The spatial heterogeneity of runoff evolution observed in the YTB and YRB reflects a global pattern under climate change and human interventions, with clear parallels to other major river systems worldwide. The Bayesian network and runoff trend analysis methodology developed in this study could be particularly valuable for risk assessment in developing regions with proposed mega-projects like Africa’s Transaqua, while China’s experiences could significantly contribute to achieving UN SDG 6.5 on transboundary water cooperation. This global perspective not only validates the study’s findings but also positions them within an international framework for climate-adaptive water management, suggesting that the proposed dynamic allocation models and resilient engineering solutions have broad applicability across diverse hydrological and institutional contexts worldwide.

Conclusions

This study constructed a joint distribution model for runoff between the water source and receiving areas of the South-to-North Water Transfer Project by optimally fitting five Copula functions, including the Frank Copula.
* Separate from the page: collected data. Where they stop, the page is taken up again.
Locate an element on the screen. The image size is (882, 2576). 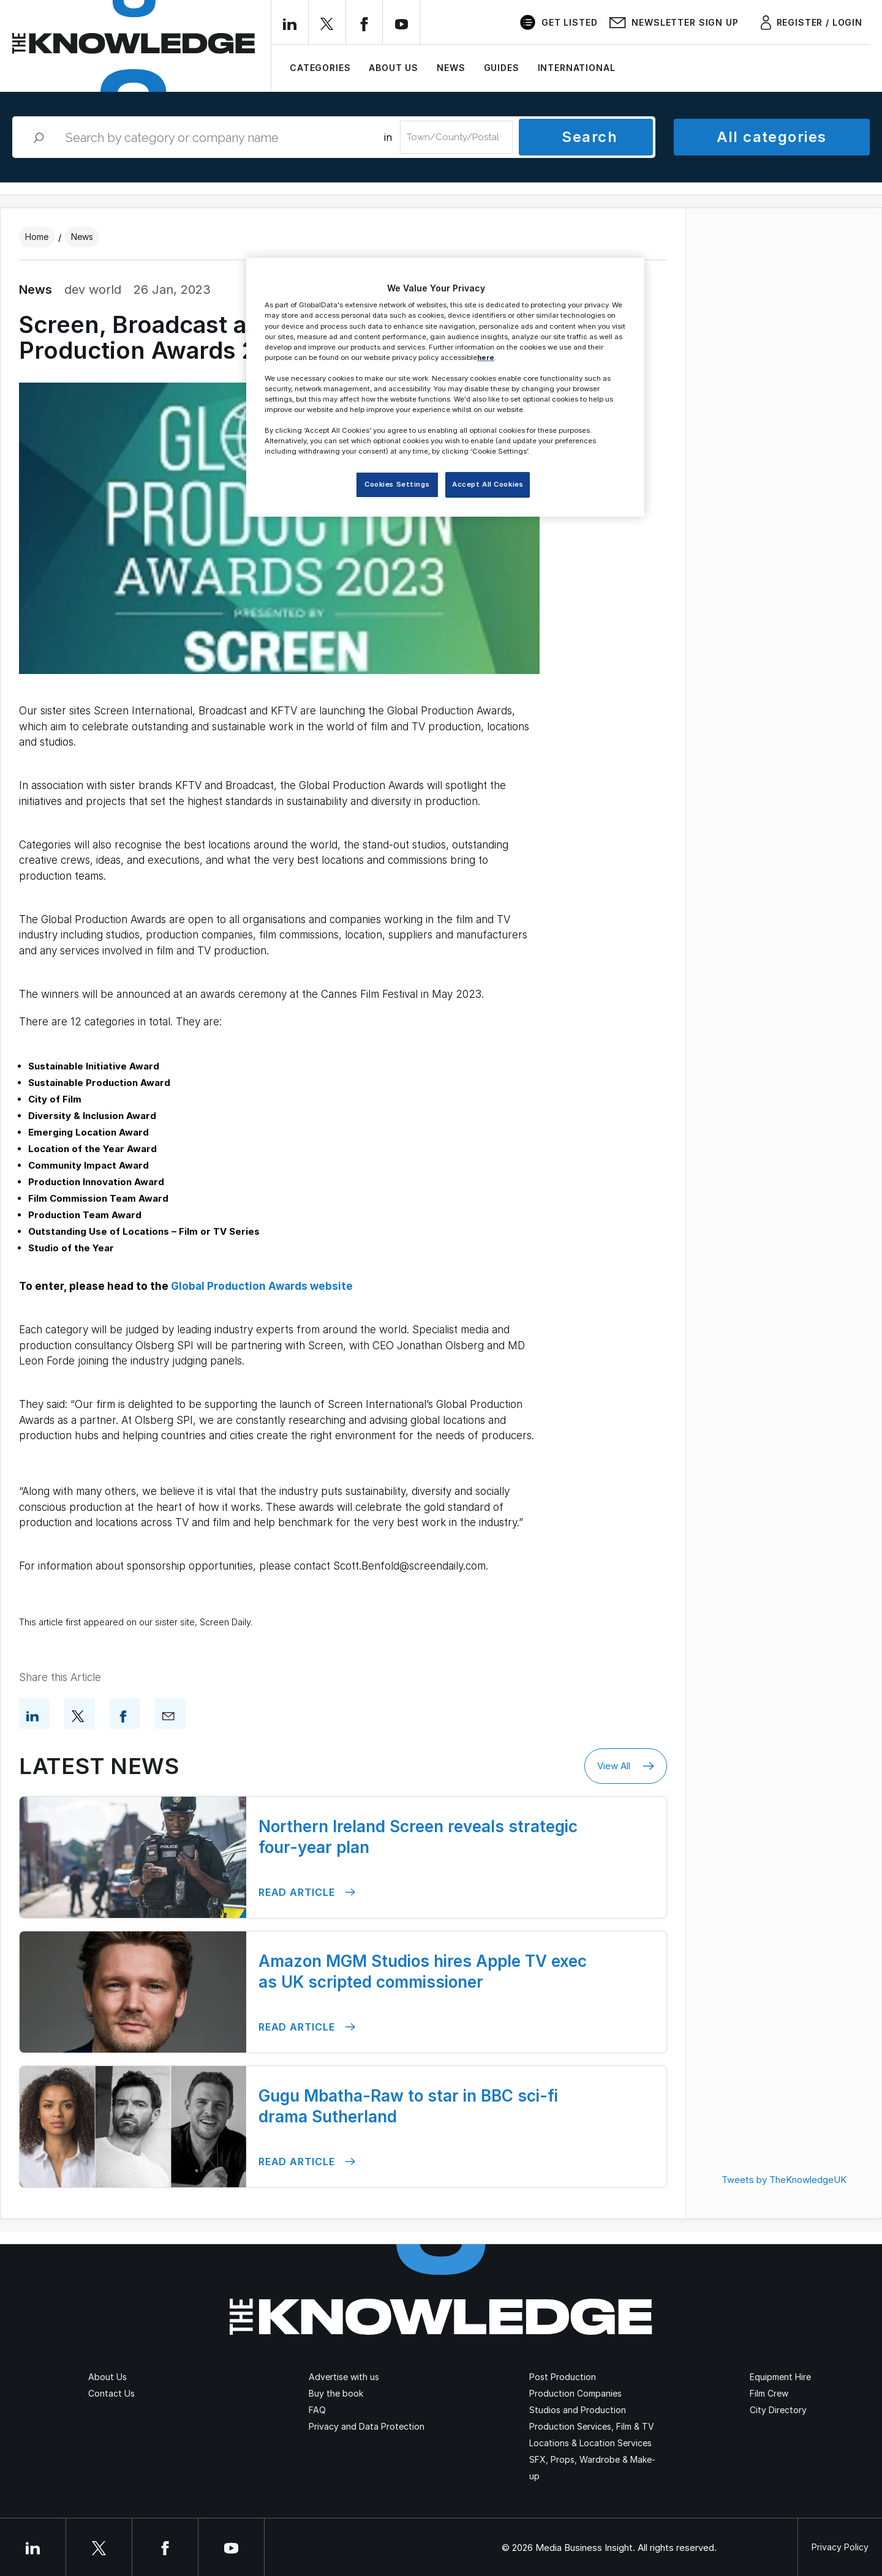
International is located at coordinates (577, 67).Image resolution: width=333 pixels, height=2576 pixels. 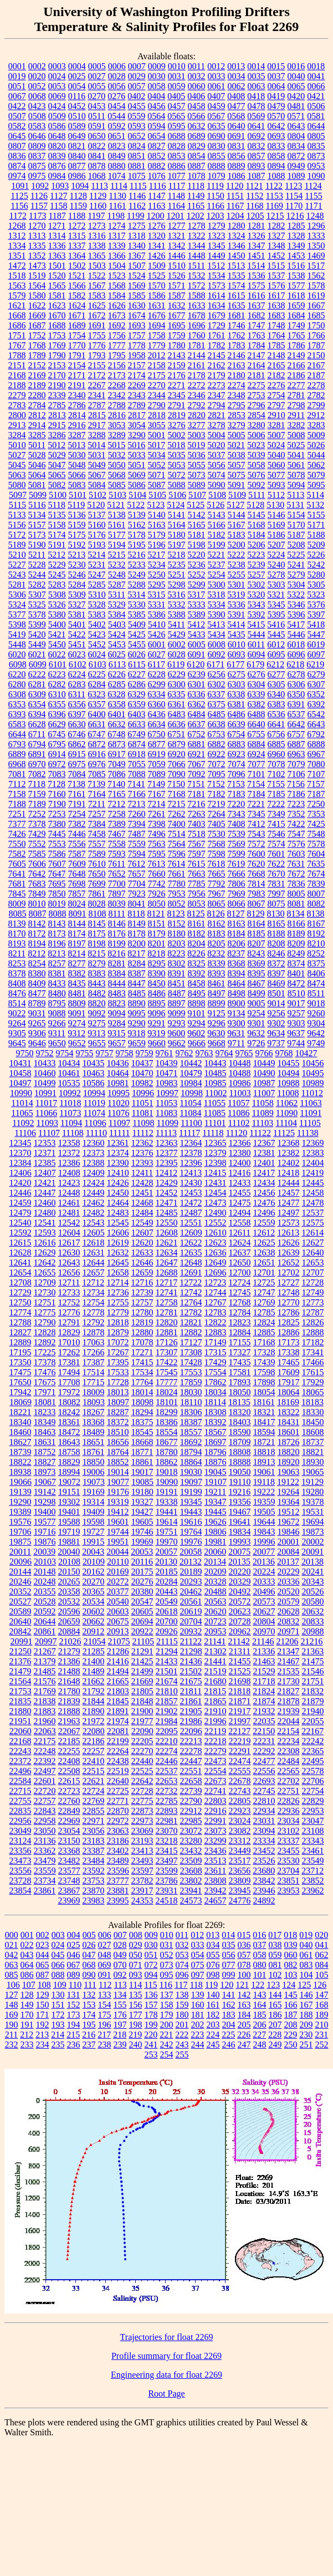 I want to click on 22723, so click(x=69, y=1791).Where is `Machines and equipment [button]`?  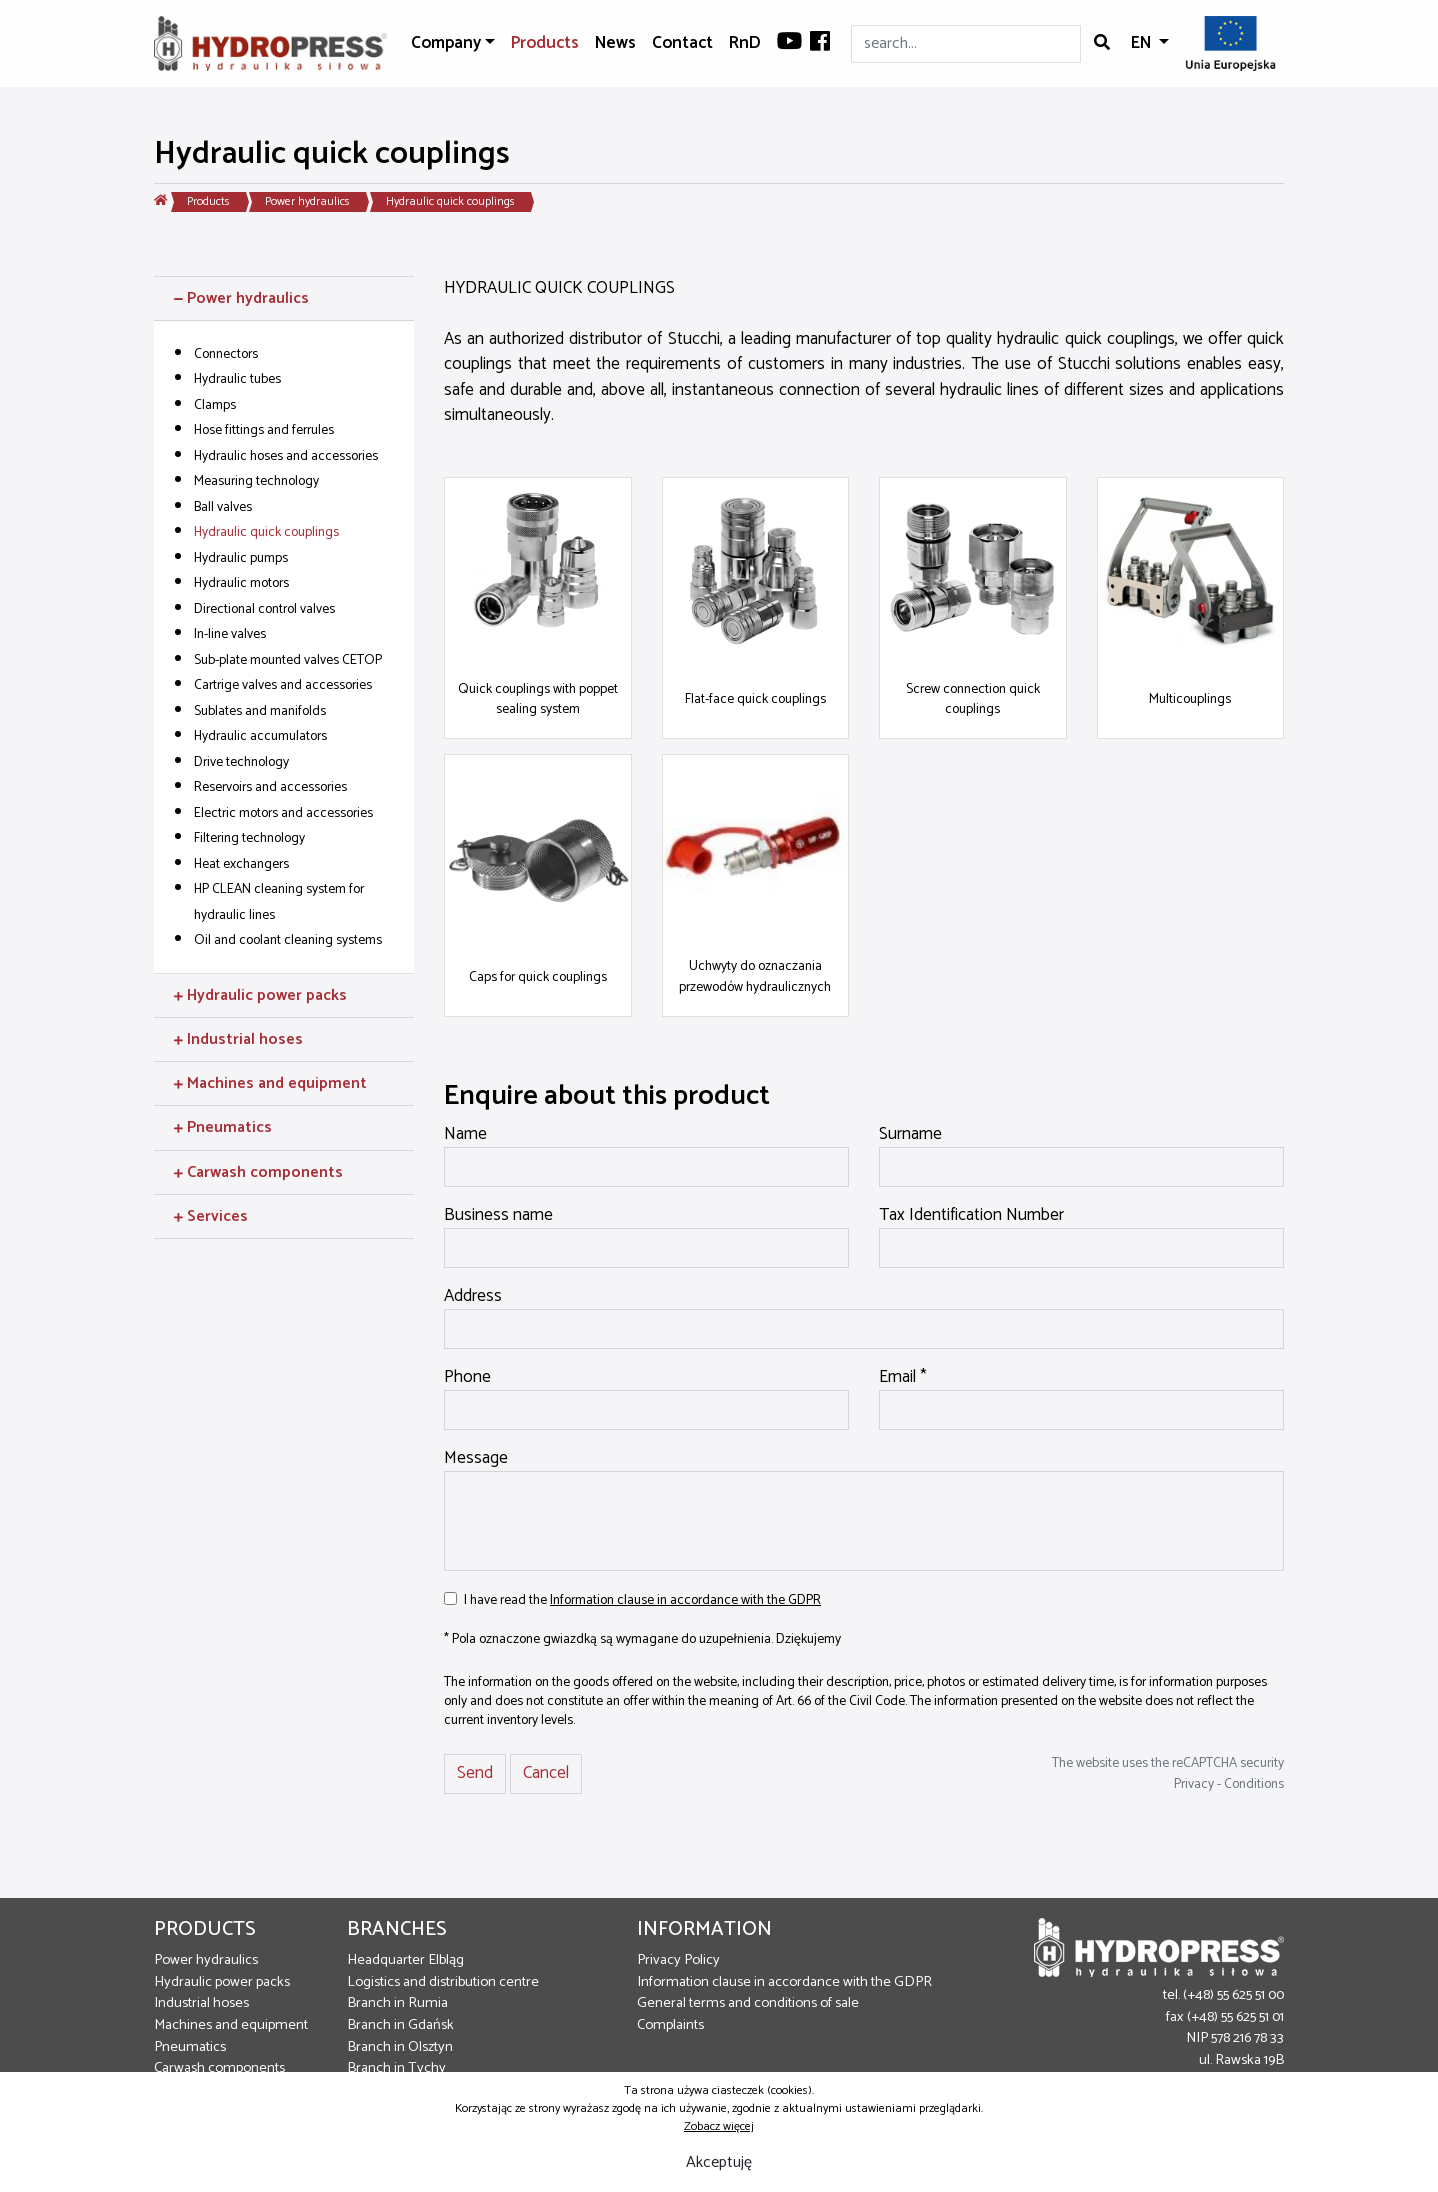
Machines and equipment [button] is located at coordinates (270, 1083).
The study arrived at the following conclusions:

  1. 1.

    In the YTB, the runoff cycles are 27 years in the upper reaches, 17 years in the middle reaches, and 11 years in the lower reaches, showing no significant overall trend. The abrupt change points occurred in 2011 (upper reaches), 2006 (middle reaches), and 2017 (lower reaches).In contrast, the YRB displays runoff cycles of 12 years (upper reaches), 27 years (middle reaches), and 29 years (lower reaches), with a significant decreasing trend observed in the lower reaches. The abrupt change points were detected in 2018 (upper reaches), 2019 (middle reaches), and 1986 (lower reaches).

  2. 2.

    Encounter Analysis: Generally, extreme runoff encounters between the water source and receiving areas were infrequent. The upper Yangtze and upper Yellow River experienced low-frequency encounters of extreme abundant and dry years, while deviations from average conditions were more common. The upper Yangtze and middle Yellow River generally maintained a moderate or near-average hydrological state with rare occurrences of simultaneous extreme abundant or dry years. The middle Yangtze and lower Yellow River frequently encountered slightly dry years with normal years, and encounters between slightly abundant and slightly dry years showed a balanced distribution.

  3. 3.

    Water Transfer Risk Scenarios: The study proposed four new water transfer risk scenarios: most favorable, more favorable, less favorable, and least favorable. A priori inference of water transfer risks indicated that the overall risk of the South-to-North Water Transfer Project is relatively low, with a 49% probability of favorable water transfers from the lower Yangtze to the lower Yellow River. Simulation results showed that water transfers from the upper Yangtze to the upper and middle Yellow River were generally in a less favorable state, while transfers from the middle and lower Yangtze to the lower Yellow River were in a favorable state.

It is suggested to expand multi-basin collaboration and complex process coupling: The current model is limited to the runoff coupling of the YTB and YRB. In the future, it is necessary to integrate and construct a multi-basin joint hydrological network model to more comprehensively assess the water balance constraints and the potential chain risks of long-term water diversion to the regional water cycle and ecology. The current risk quantification mainly relies on historical statistical laws, and insufficient consideration is given to the adaptability to future extreme climate mutations and season-scale risks.